В школьное окно смотрят облака,
Бесконечным кажется урок,
Слышно, как скрипит
Пёрышко слегка
И ложатся строчки на листок.

Первая любовь, юные года,
В лужах голубых - стекляшки льда…
Не повторяется,
не повторяется,
не повторяется такое никогда…

Песенка дождя катится ручьём,
Шелестят зелёные ветра…
Ревность без причин,
Споры ни о чём -
Это было будто бы вчера.

Мимолётный взгляд удивлённых глаз
И слова - туманные чуть-чуть.
После этих слов
В самый первый раз
Хочется весь мир перевернуть.

Первая любовь, снег на проводах,
В небе - промелькнувшая звезда…
Не повторяется,
не повторяется,
не повторяется такое никогда…

С. Туликов

* * *

Спокойной ночи у нас не получилось.
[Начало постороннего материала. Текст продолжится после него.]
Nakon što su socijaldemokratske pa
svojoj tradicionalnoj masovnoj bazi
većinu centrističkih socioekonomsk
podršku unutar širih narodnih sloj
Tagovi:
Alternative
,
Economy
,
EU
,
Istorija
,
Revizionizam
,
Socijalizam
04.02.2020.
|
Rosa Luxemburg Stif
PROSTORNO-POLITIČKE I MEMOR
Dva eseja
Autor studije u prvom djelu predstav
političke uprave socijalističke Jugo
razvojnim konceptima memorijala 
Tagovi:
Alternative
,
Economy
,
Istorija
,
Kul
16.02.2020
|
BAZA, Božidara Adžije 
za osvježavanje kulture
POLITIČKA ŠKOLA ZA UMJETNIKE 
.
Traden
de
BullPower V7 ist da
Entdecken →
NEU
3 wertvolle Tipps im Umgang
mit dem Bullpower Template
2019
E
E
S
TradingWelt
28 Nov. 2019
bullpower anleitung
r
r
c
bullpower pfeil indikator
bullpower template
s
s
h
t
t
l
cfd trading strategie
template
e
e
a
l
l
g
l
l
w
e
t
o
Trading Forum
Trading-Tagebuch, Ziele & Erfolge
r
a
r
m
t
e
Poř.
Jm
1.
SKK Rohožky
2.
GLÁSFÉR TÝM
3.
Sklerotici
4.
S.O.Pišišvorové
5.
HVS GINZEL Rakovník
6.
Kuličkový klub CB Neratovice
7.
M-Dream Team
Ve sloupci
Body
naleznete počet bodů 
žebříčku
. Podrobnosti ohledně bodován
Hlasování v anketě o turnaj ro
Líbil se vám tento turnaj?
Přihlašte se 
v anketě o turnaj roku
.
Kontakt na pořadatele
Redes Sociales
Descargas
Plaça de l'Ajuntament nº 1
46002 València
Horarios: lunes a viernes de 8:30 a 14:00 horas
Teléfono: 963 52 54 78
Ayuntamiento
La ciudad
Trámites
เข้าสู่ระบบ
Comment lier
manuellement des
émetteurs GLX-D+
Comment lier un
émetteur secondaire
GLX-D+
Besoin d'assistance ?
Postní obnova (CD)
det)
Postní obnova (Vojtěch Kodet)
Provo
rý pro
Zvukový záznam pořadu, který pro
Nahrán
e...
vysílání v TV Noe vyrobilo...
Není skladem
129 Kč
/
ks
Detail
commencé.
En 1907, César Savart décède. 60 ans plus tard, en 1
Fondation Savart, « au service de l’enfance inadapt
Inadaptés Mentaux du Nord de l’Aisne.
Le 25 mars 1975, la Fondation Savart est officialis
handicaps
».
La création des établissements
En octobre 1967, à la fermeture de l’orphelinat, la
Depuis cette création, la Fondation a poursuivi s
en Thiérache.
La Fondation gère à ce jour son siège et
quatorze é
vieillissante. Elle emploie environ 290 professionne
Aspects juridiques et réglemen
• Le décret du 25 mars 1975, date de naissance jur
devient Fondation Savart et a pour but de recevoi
Вернее - не получилось у меня.

Я проснулся от стремительного ощущения падения - и схватился обеими руками за края кровати, а на самом деле - за широкий сук, на котором лежал верхней частью тела. Говорят, что такое снится, когда во сне растёшь, и я, ещё толком не очнувшись, вроде бы даже вспомнил свой сон.

Но тут же забыл его. Какой тут сон, когда наяву творились вещи почуднее!

Сперва мне показалось, что за деревьями мельтешат светлячки - только какие-то разноцветные и излишне активные. Но это потому, что я ещё до конца не проснулся. В следующий миг до меня дошло, что это на самом деле очень далеко - километров за тридцать, не меньше! - и никакие это не светлячки.

Трассирующие пули, как в кино про войну - вот что это такое. Только не так густо, как показывают в фильмах; то тут, то там, реденько.

Честно - я обалдел. Так, сидя и остолбенел, даже рот приоткрыл, наблюдая за бесшумным - расстояние было точно большим - полётом цветных точек. Это могло значить одно - люди тут есть…

…точнее, это ещё значило, что у этих людей имеется оружие посерьёзнее мечей. Неясным оставалось лишь одно: что это за люди. А это-то как раз и было самым важным, если честно.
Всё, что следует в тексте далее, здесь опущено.